Need more info. on this one..Sorry!

days leaper from england on July 21, 2010:

While reading. I feel there is so much to this that I will feel the urge to comment, if i may, during the reading instead of waiting to the end.

1. I am thinking of writing a blog, dedicated to this one that will list emotional holds (It sounds like wrestling or something, only as you say, the holds are unseen) So, this way others have a stepping stone to say "yse, this sort of thing does happen", though it may be taken by the unscrupilous for material gain, but the genuine will merely be seeking freedom. a. Have you noticed that when you try to relate something to a would be/hopefully potential helper or rescuer that the hesitant way it comes out is taken as uncertainty, or even making it up as you go along. Rather than having to deal with your own that the person you loved could do this to you. And bringing the pain back so that having to deal with it again is like going through it again especially in the persons presence. The one good thing is learning to question. Question. Why should I confront this person, they are extremely well prepared, they get off on it, they always have! They obviously have had much practice, some of it on me! Q2. So what is it about confrontation as to win for the sake of rescue that will do me any good? Question 3. When the would be rescuer believes the perpetrator, or says "you shouldn't have done that." perhaps not but why aren't they telling the other person this. Is it to get me angry, do they see the incident as a chance to be in their very own soap opera? Are they friends with or trying to seek approval from the perpetrator? (and lets face it most have this hold on people). And do they notice ever that the name calling and questioning your/my/our sanity is name calling and a perpetuation of the holding us down.

The bottom line is I (or you, or we) owe no-one an explanation! Assertively say, I don't want you in my life anymore, don't talk to me I don't want to know! Stick to this and eventually though probably with more attempts at triks first, they will get the message so long as you never go back!

I've worked myself up now, if you don't mind -will get back to you/r blog later. Thanks.

fighting for my kids rights on July 20, 2010:

Spot on,I couldn't have said it better,for a long long time I thought that I was the crazy one ,and of course no one would believe it of him white collar...he now says it was my fault in fact he tells the courts that what he did,like grabbing my daughter and walking away from me with her and refusing to let her come to me while she was screaming was totally the opposite he was taking her away from harm's yes he constantly threatened suicide

Mel Stewart (author) from Western Australia on May 16, 2010:

Thank you MR and yes it can be very frustrating.
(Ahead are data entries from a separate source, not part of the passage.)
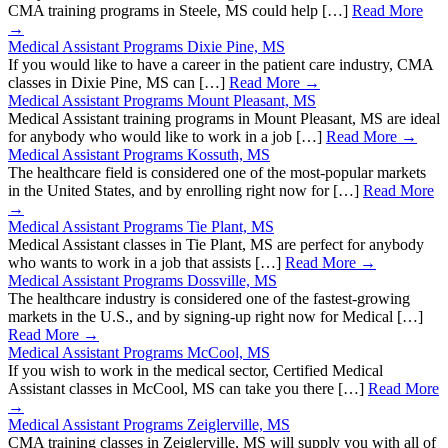
CMA training programs in Steele, MS could help […]
Read More
→
Medical Assistant Programs Dixie Pine, MS
If you would like to have a career in the patient care industry, CMA
classes in Dixie Pine, MS can […]
Read More →
Medical Assistant Programs Mount Pleasant, MS
Medical Assistant training programs in Mount Pleasant, MS are ideal
for anybody who would like to work in a job […]
Read More →
Medical Assistant Programs Kossuth, MS
The healthcare field is considered one of the most-popular markets
in the United States, and by enrolling right now for […]
Read More
→
Medical Assistant Programs Tie Plant, MS
Medical Assistant classes in Tie Plant, MS are perfect for anybody
who wants to work in a job that assists […]
Read More →
Medical Assistant Programs Dossville, MS
The healthcare industry is considered one of the fastest-growing
markets in the U.S., and by signing-up right now for Medical […]
Read More →
Medical Assistant Programs McCool, MS
If you wish to work in the medical sector, Certified Medical
Assistant classes in McCool, MS can take you there […]
Read More
→
Medical Assistant Programs Zeiglerville, MS
CMA training classes in Zeiglerville, MS will supply you with all of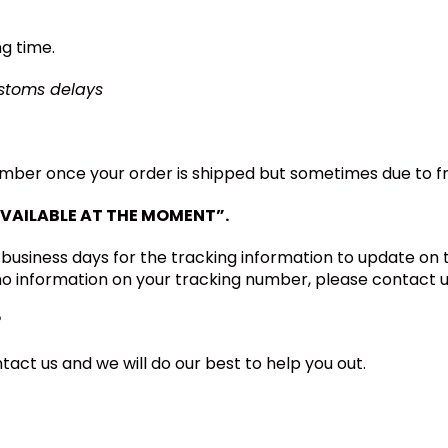
ng time.
ustoms delays
umber once your order is shipped but sometimes due to fre
VAILABLE AT THE
MOMENT”.
 business days for the tracking information to update on
 no information on your tracking number, please contact u
?
tact us and we will do our best to help you out.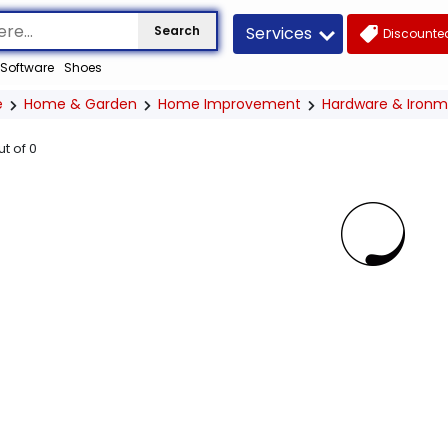
Services
Search
Discounted
Software
Shoes
e
Home & Garden
Home Improvement
Hardware & Iron
ut of
0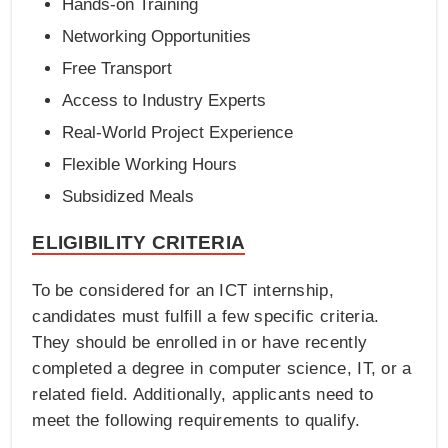
Hands-on Training
Networking Opportunities
Free Transport
Access to Industry Experts
Real-World Project Experience
Flexible Working Hours
Subsidized Meals
ELIGIBILITY CRITERIA
To be considered for an ICT internship,
candidates must fulfill a few specific criteria.
They should be enrolled in or have recently
completed a degree in computer science, IT, or a
related field. Additionally, applicants need to
meet the following requirements to qualify.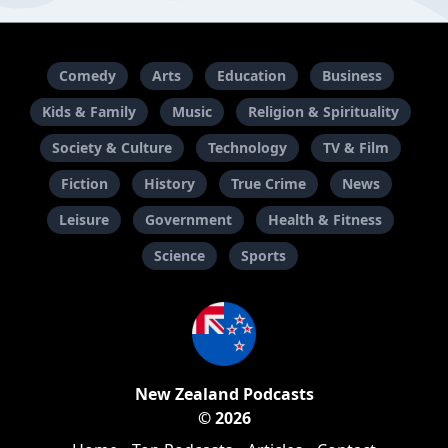
Comedy
Arts
Education
Business
Kids & Family
Music
Religion & Spirituality
Society & Culture
Technology
TV & Film
Fiction
History
True Crime
News
Leisure
Government
Health & Fitness
Science
Sports
New Zealand Podcasts
© 2026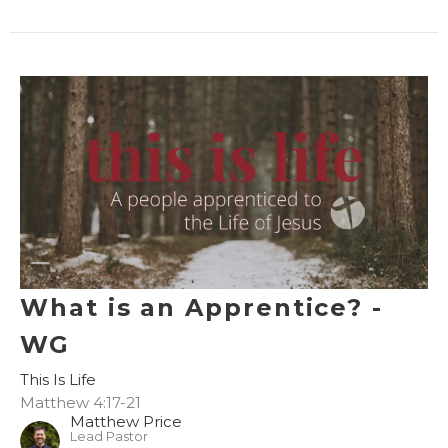
What is an Apprentice? -
WG
This Is Life
Matthew 4:17-21
Matthew Price
Lead Pastor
I have written an article on this very thing, titled "The fine art of institutional grooming". In the article I further clarify the concept and also discuss the ramifications of it with regards to family law. Society needs to be aware....

Marie Ryan from Andalusia, Spain on May 05, 2010:

This I think is one of the most disconcerting aspects of abuse-You said¨: "The perpetrator can be (and often is) someone who most people think is one of the nicest people they know."

How blindingly frustrating can this be?...You are encouraged to report the abuse but...if sometimes, you tell anybody about it (of whatever kind), often friends or other members of the family do not believe you, or think you are exaggerating.

The black and blue wheels are graphic and really put things into perspective...unfortunately, life is not always so simple, but you have made a great attempt to clarify what is often an insidious black mist.

Thanks for a very insightful, intuitive article.

Mel Stewart (author) from Western Australia on May 04, 2010:

Thank you RT I hope it helps people in situations of abuse, and provides others with an insight that will foster empathy....

RecoverToday from United States on May 03, 2010:

A perfect example of emotional abuse. Very well written with much information.